The solution here uses scalar products of vectors. For a similar calculation using the cosine rule instead of scalar products see the problem Flight Path.

Good solutions were sent in by Thomas Lauffenberger, Angus Balkham of Bexhill College and Andrei Lazanu of School No. 205, Bucharest, Romania.

Here is Andrei's solution:

Two things are to be observed for solving this problem:

1) the angle $\alpha$ between two vectors ${\bf a}$ and ${\bf b}$ can be determined from their scalar product as follows: $$\cos \alpha = {{\bf a}.{\bf b}\over ab}$$ where a and b are the moduli of the vectors.

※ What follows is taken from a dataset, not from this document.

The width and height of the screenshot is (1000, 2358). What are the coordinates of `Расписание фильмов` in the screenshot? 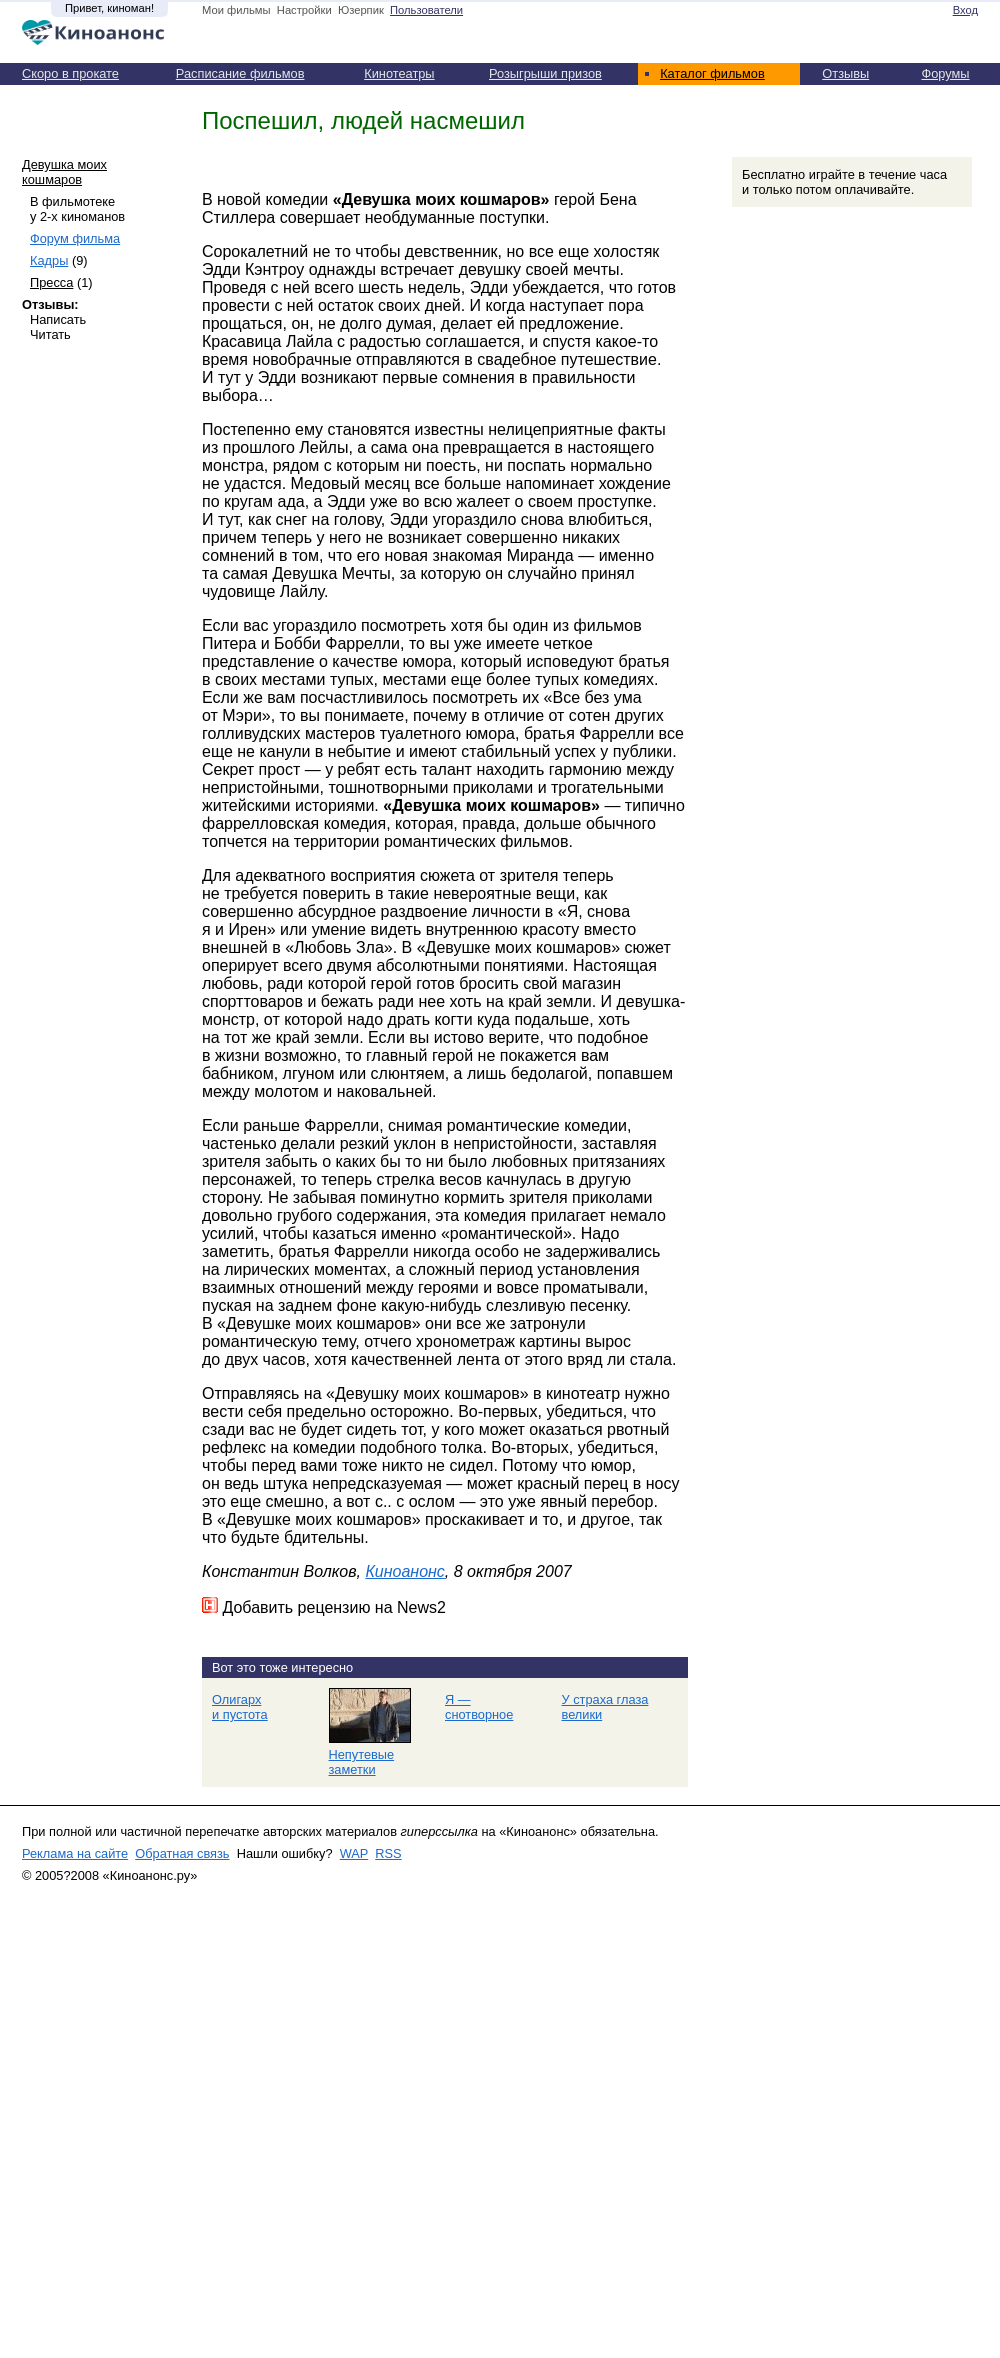 It's located at (240, 73).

2) On Earth approximated with a sphere, if one knows the latitude and longitude of a point (city), the vectors with the origin in the centre of the Earth and ending in the respective city are completely determined.

The position on a sphere is usually described using the spherical coordinates: - the azimuthal angle, the angle in the xOy plane, and, the polar angle, from the z axis, as illustrated below:


On the sphere $r$ is fixed, and I'll first work on the unit sphere. For the problem, the azimuthal angle gives the longitude, while the polar angle is ($90^o$ - latitude).

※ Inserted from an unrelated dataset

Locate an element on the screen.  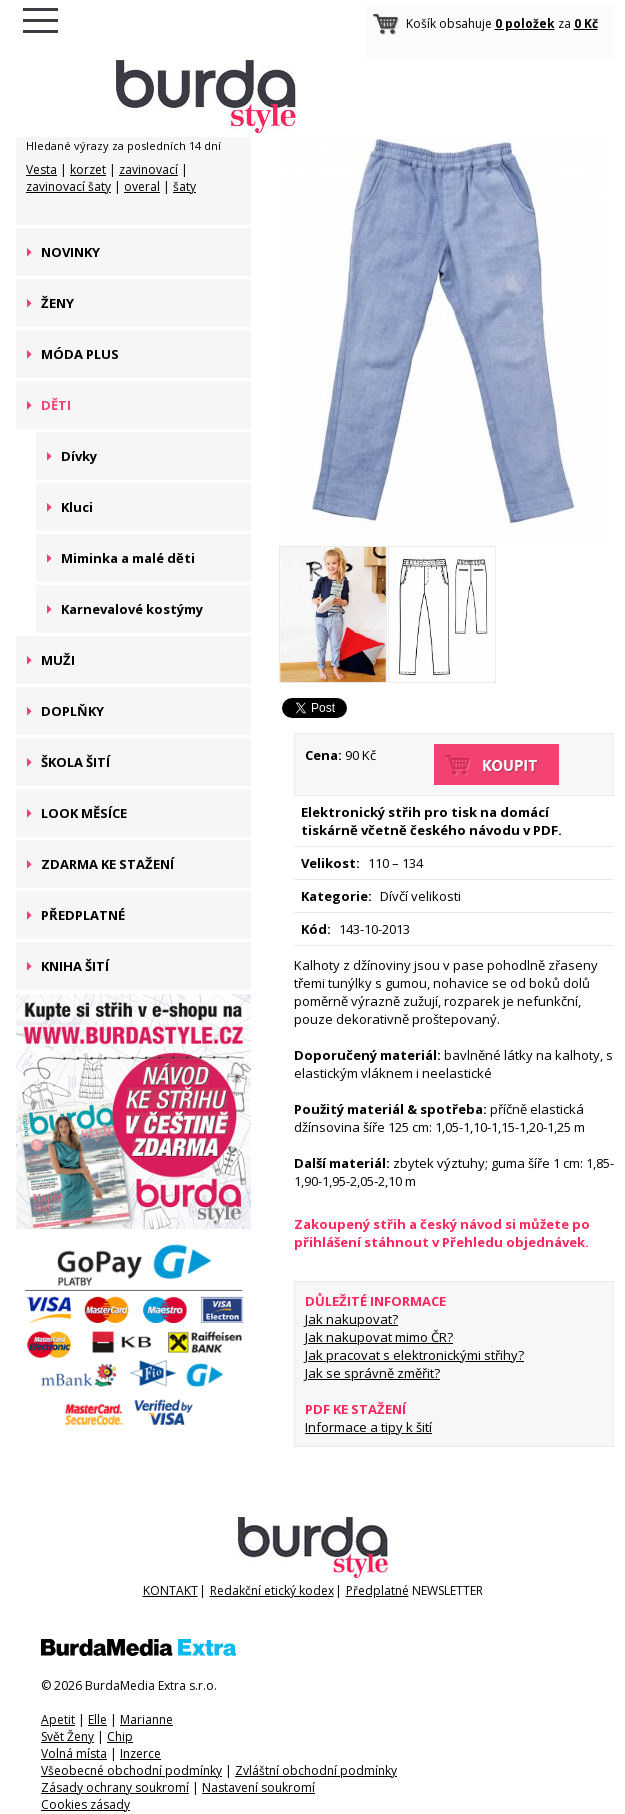 Apetit is located at coordinates (58, 1719).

The relation between the spherical coordinates and the Cartesian ones on the unit sphere is: $$ x=\cos \theta \sin \phi,\ y = \sin \theta \sin \phi,\ z = \cos \phi.$$ For London, angle $\theta$ is ($90^o$ - $52^o$), i.e. $38^0$ and angle $\phi$ is 0 °. So, its coordinates are: $$x_1 = \sin 38^o \cos 0^o = \sin 38^o,\ y_1 = \sin 38^o \sin 0^o = 0,\ z_1 = \cos 38^o.$$ For Cape Town angle $\phi$ is $90^o + 34^o = 124^o$ and angle $\theta$ is $18^o$. Its coordinates are: $$x_2 = \sin 56^o \cos 18^o,\ y_2 = \sin 56^o \sin 18^o,\ z_2 = \cos 124^o = -\cos 56^o.$$

The scalar product of the two vectors characterised by their Cartesian coordinates: $\vec{OA}=x_1{\bf i}+y_1{\bf j} + z_1{\bf k}$ and $\vec{OB}=x_2{\bf i}+y_2{\bf j} + z_2{\bf k}$ is $$\vec{OA}\cdot \vec{OB}= x_1x_2+y_1y_2+z_1z_2.$$ The product of the vectors corresponding to London and Cape Town is: $$\vec{OL}\cdot \vec{OC}= \sin 38^o \sin 56^o \cos 18^o - \cos 38^o \cos 56^o = 0.0447754018.$$

So, if angle $LOC$ has its cosine value 0.0447754018, then its measure is $87.43370046^o$.

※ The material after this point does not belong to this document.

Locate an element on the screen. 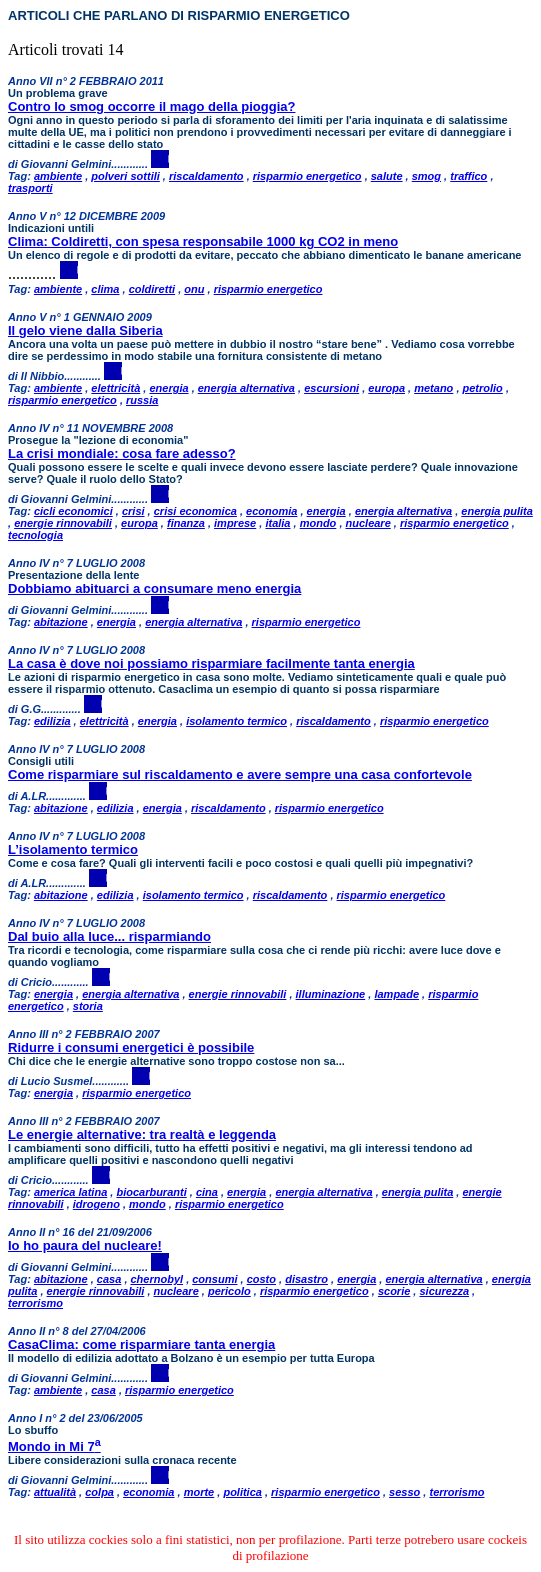 This screenshot has width=541, height=1572. imprese is located at coordinates (235, 523). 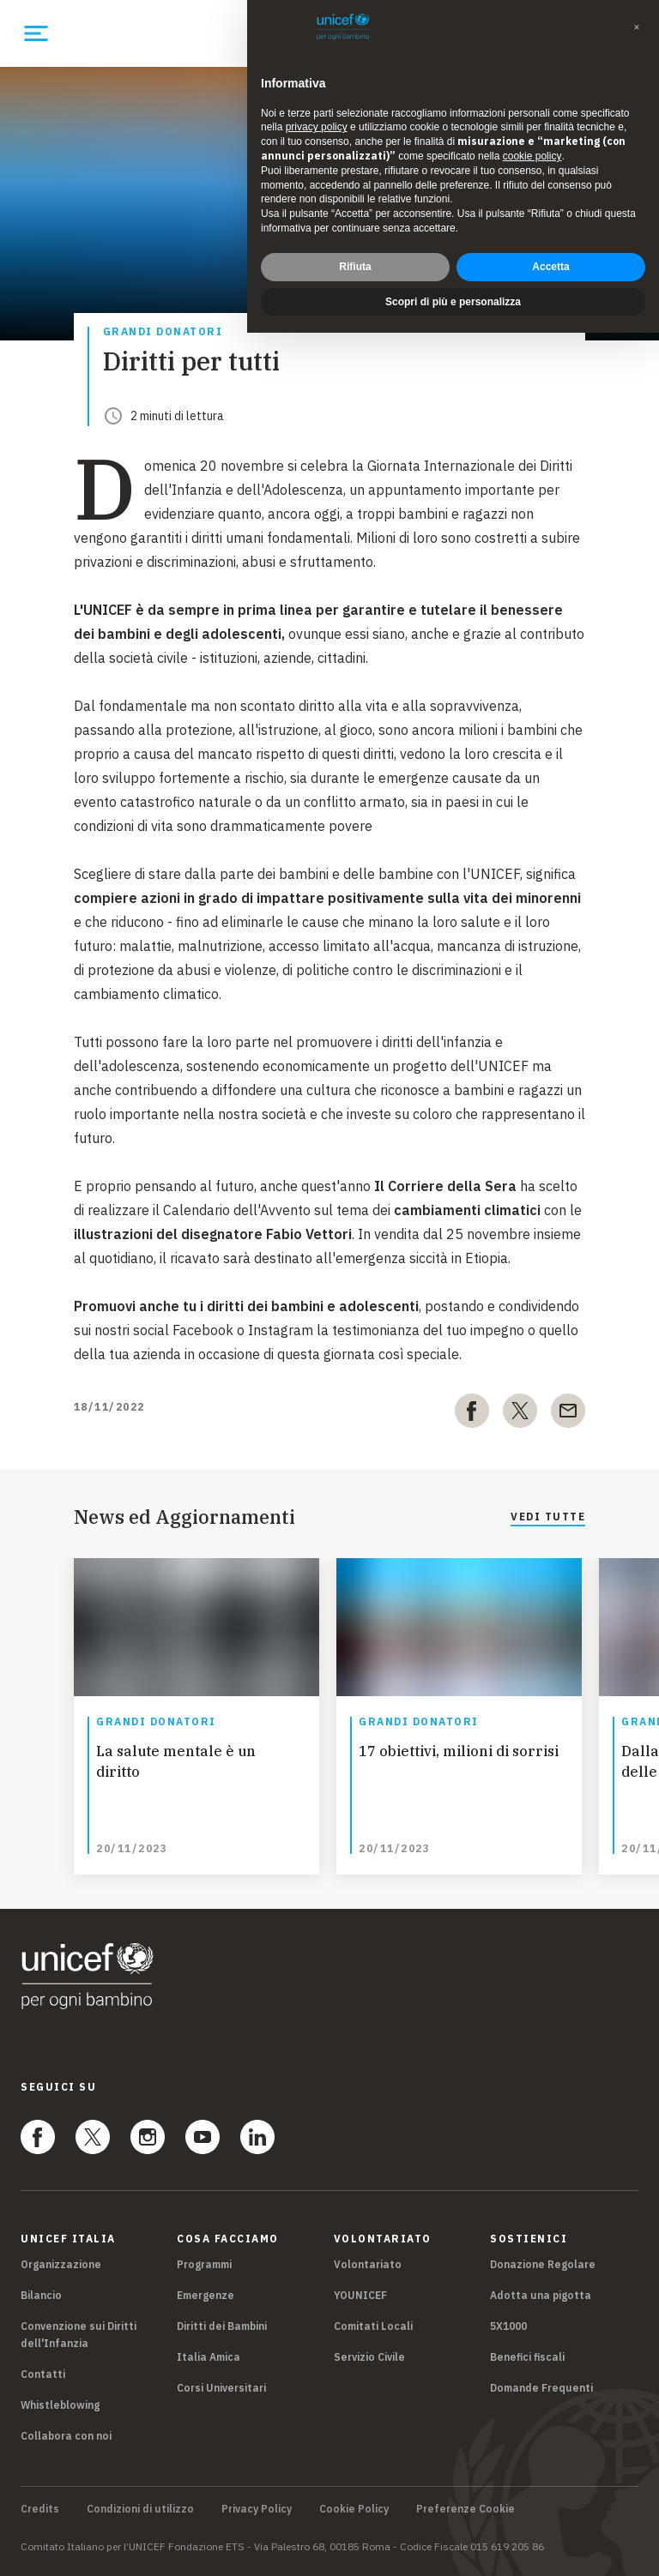 The width and height of the screenshot is (659, 2576). What do you see at coordinates (354, 2509) in the screenshot?
I see `Cookie Policy` at bounding box center [354, 2509].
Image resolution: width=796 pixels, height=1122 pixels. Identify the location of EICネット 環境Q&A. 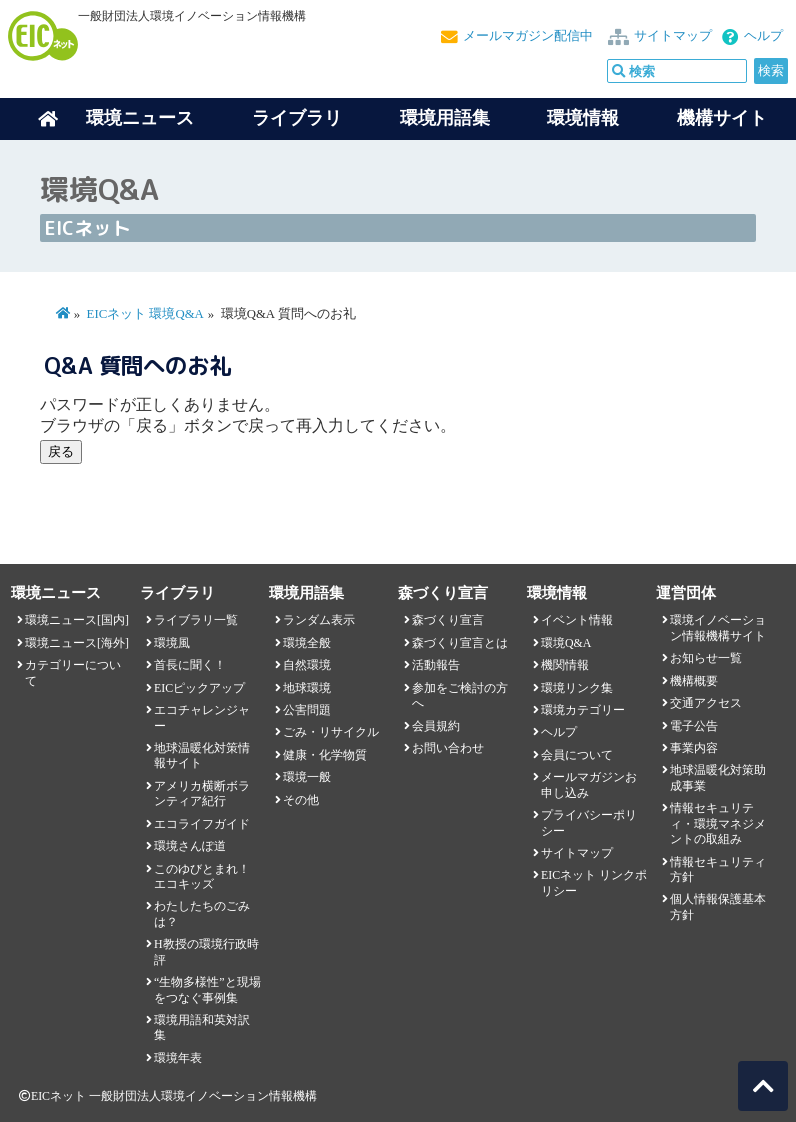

Each two points of a sphere are on a big circle of the sphere, having as centre the centre of the sphere. The angle between these points is the angle determined above.

The circumference of the Earth (considering it is a sphere) is: $2\pi \times 6367$ km

This value corresponds to $360^o$. So, to the angle $87.43370046^o$ corresponds the following distance in kilometres: $${87.43370046 \over 360} \times 2\pi \times 6367 = 9716.079$$ which we round to 9716 km.

I looked in Encarta and I found that the distance between the two cities is 9689 km, so the approximation is very good.

The distance traveled by the plane is a circular arc, with radius 6373 km. Applying a similar procedure, I observe that the plane traveled 9725.2359 km.

The formula for obtaining the speed is v = d/t, where d is the distance and t - the time. So, the average speed is 884 km/h (to 3 significant figures), a value that is again reasonable.